April 23, 2009 / 1:27 AM / 9 years ago

UPDATE 3-Kirin makes buy-out approach for brewer Lion Nathan

* Kirin owns 46.1 pct, rest worth at least $1.7 billion

* Kirin chases a piece of Australia’s beer duopoly

* Kirin shares up 3.6 pct; Foster‘s, CCA also buoyed (Adds analyst and investor comment and detail)

By Simone Giuliani and Taiga Uranaka

MELBOURNE/TOKYO, April 23 (Reuters) - Japanese brewer Kirin Holdings (2503.T) is seeking a buy out of Australia’s No.2 brewer, Lion Nathan Ltd LNN.AX, in a deal shareholders said could be worth at least A$3.3 billion ($2.3 billion).

The high-margin Australian market, which operates as a duopoly between Foster’s Brewing Group Ltd FGL.AX and Lion Nathan, has long been cited as appealing to Japanese brewers who have been looking to expand beyond a shrinking home market.

It has also become more affordable since Australia’s dollar shed a third of its value against the yen in the last 10 months.

Lion Nathan, the maker of XXXX Gold and Hahn beer, said Kirin had made an approach for the 53.9 percent of shares it doesn’t already own. No price was given, but analysts said history demonstrated that Japanese brewers can offer generous premiums.

Analysts and investors pointed to the A$11.50 a share Kirin offered to pay for Lion Nathan shares as part of the funding Lion needed for a failed A$7.6 billion bid for Australian bottler Coca-Cola Amatil Ltd (CCL.AX) last year.

“They showed their hand with the Coke deal by being willing to put in A$11.50 (a share) there to help fund that,” said Diane Flynn, a portfolio manager at Northward Capital.

Shares in Kirin, the maker of Lager Beer, were up 3 percent in afternoon trade in Tokyo. Lion Nathan shares, on a trading halt, last traded at A$8.31. The deal would be worth A$2.4 billion at the current share prices.

“The proposal is currently preliminary, incomplete and non-binding and proposal terms are indicative only at this stage,” Kirin said in a statement.

Lion Nathan said it would establish an independent board committee to clarify and confirm the details of the proposal.

Recent deals in the sector have been struck at 12-15 times earnings before interest tax depreciation and amortisation, with the biggest, last year’s $52 billion takeover of Anheuser-Busch by InBev INTB.BR, priced at 12.4 times forecast EBITDA.

A valuation at that level would put an offer at over A$12.10 a share based on 2009 EBITDA forecasts.
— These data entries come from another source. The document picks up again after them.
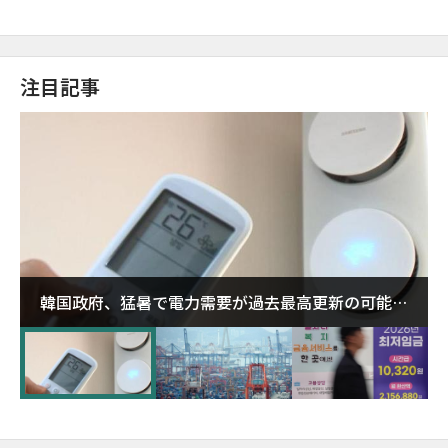
注目記事
韓国政府、猛暑で電力需要が過去最高更新の可能性
に需給対応体制を点検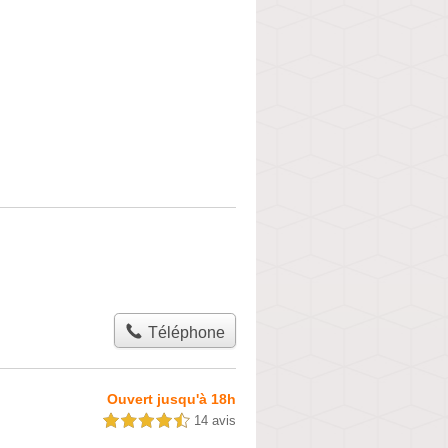
Téléphone
Ouvert jusqu'à 18h
14 avis
4,5 étoiles sur 5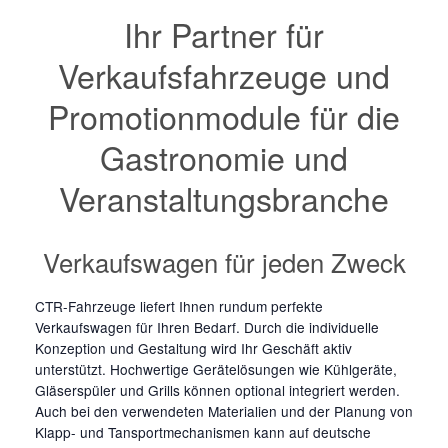
Ihr Partner für
Verkaufsfahrzeuge und
Promotionmodule für die
Gastronomie und
Veranstaltungsbranche
Verkaufswagen für jeden Zweck
CTR-Fahrzeuge liefert Ihnen rundum perfekte
Verkaufswagen für Ihren Bedarf. Durch die individuelle
Konzeption und Gestaltung wird Ihr Geschäft aktiv
unterstützt. Hochwertige Gerätelösungen wie Kühlgeräte,
Gläserspüler und Grills können optional integriert werden.
Auch bei den verwendeten Materialien und der Planung von
Klapp- und Tansportmechanismen kann auf deutsche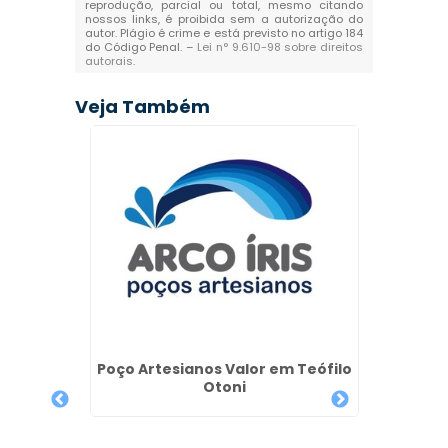
reprodução, parcial ou total, mesmo citando
nossos links, é proibida sem a autorização do
autor. Plágio é crime e está previsto no artigo 184
do Código Penal. –
Lei n° 9.610-98 sobre direitos
autorais
.
Veja Também
phaville
Poço Artesianos Valor em Teófilo
Licença
Otoni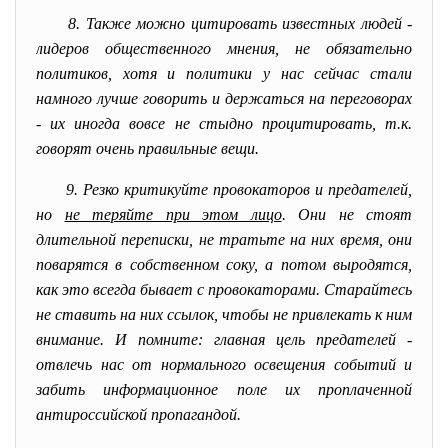
8. Также можно цитировать известных людей -
лидеров общественного мнения, не обязательно
политиков, хотя и политики у нас сейчас стали
намного лучше говорить и держаться на переговорах
- их иногда вовсе не стыдно процитировать, т.к.
говорят очень правильные вещи.
9. Резко критикуйте провокаторов и предателей,
но
не теряйте при этом лицо
. Они не стоят
длительной переписки, не тратьте на них время, они
поварятся в собственном соку, а потом выродятся,
как это всегда бывает с провокаторами. Старайтесь
не ставить на них ссылок, чтобы не привлекать к ним
внимание. И помните: главная цель предателей -
отвлечь нас от нормального освещения событий и
забить информационное поле их проплаченной
антироссийской пропагандой.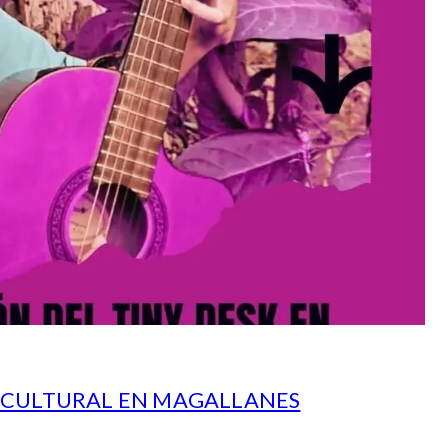
A CULTURAL EN MAGALLANES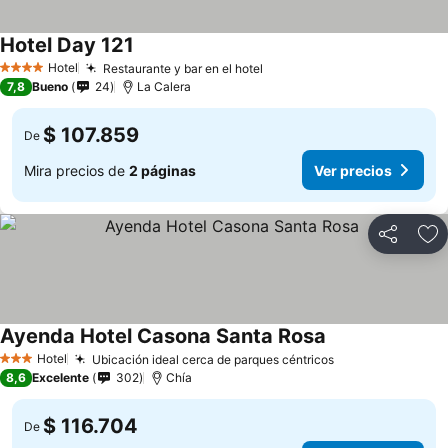
Hotel Day 121
Hotel
Restaurante y bar en el hotel
4 Estrellas
7,8
Bueno
24
La Calera
$ 107.859
De
Mira precios de
2 páginas
Ver precios
Compartir
Ag
Ayenda Hotel Casona Santa Rosa
Hotel
Ubicación ideal cerca de parques céntricos
3 Estrellas
8,6
Excelente
302
Chía
$ 116.704
De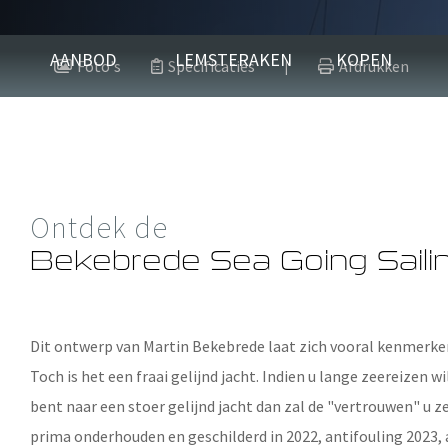
Bekebrede Se
AANBOD
LEMSTERAKEN
KOPEN
Foto's
Specificaties
Afdrukken
|
13.10 m x 4.00 m x 1.80 m
1993
Staal
Ontdek de
Verkocht
Bekebrede Sea Going Saili
Dit ontwerp van Martin Bekebrede laat zich vooral kenmerken
Toch is het een fraai gelijnd jacht. Indien u lange zeereizen
bent naar een stoer gelijnd jacht dan zal de "vertrouwen" u z
prima onderhouden en geschilderd in 2022, antifouling 2023, a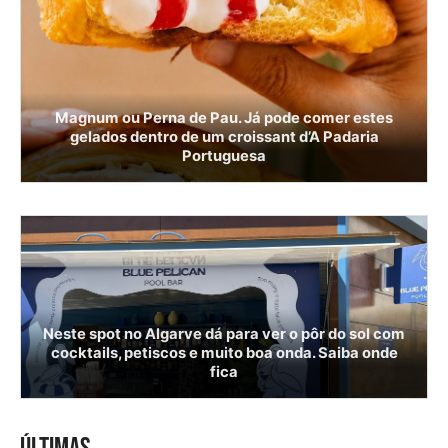
Magnum ou Perna de Pau. Já pode comer estes
gelados dentro de um croissant d’A Padaria
Portuguesa
Neste spot no Algarve dá para ver o pôr do sol com
cocktails, petiscos e muito boa onda. Saiba onde
fica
However. markets have slid since the InBev deal and analysts said Kirin’s sizeable Lion stake meant it was unlikely rival offers would emerge.


Kirin, which has been locked in a fierce battle with Asahi Breweries (2502.T) for the top slot in Japan’s beer market, has been the most aggressive in pursuit of overseas acquisitions.

It has spent 137 billion yen ($1.4 billion) in Australia recently buying dairy and juice firm National Foods and milk group Dairy Farmers.

Kirin had also said it was willing to commit A$3.76 billion to back Lion’s failed bid for Coca-Cola Amatil. Now investors are wondering if there are even more deals on the cards in Australia.

“The bigger implication is for the dynamic of the market in Australia,” said a fund manager who declined to be named. “Will they become more acquisitive, buying other things?”

Coca-Cola Amatil shares rose 5 percent to A$8.79 and Foster’s gained 7 percent to A$5.19 in afternoon trade.

In February, Kirin also struck a deal to buy up to 49 percent of Philippine San Miguel Brewery SMB.PS for $1.4 billion and Japanese media reports said it was interested in Oriental Brewery, Anheuser-Busch InBev’s South Korean beer business.

Analysts said Kirin and its rivals had little choice but to pursue overseas acquisitions, given Japan’s beer market shrank by 15 percent in terms of shipment volume in the past decade.

“It’s not a bad move to fully take over a profitable company, it will help Kirin’s cash flow,” said Yoshiyasu Okihira, food sector analyst at Credit Suisse in Tokyo.

“But the positive impact on Kirin’s profits may be limited given the goodwill and other costs,” he said.

In February, Lion Nathan reaffirmed its annual profit would be A$300-A$315 million in the 2009 financial year. ($1=A$1.41) (Additional reporting by Gyles Beckford, Sonali Paul and Bruce Hextall, editing by Mark Bendeich and Ian Geoghegan)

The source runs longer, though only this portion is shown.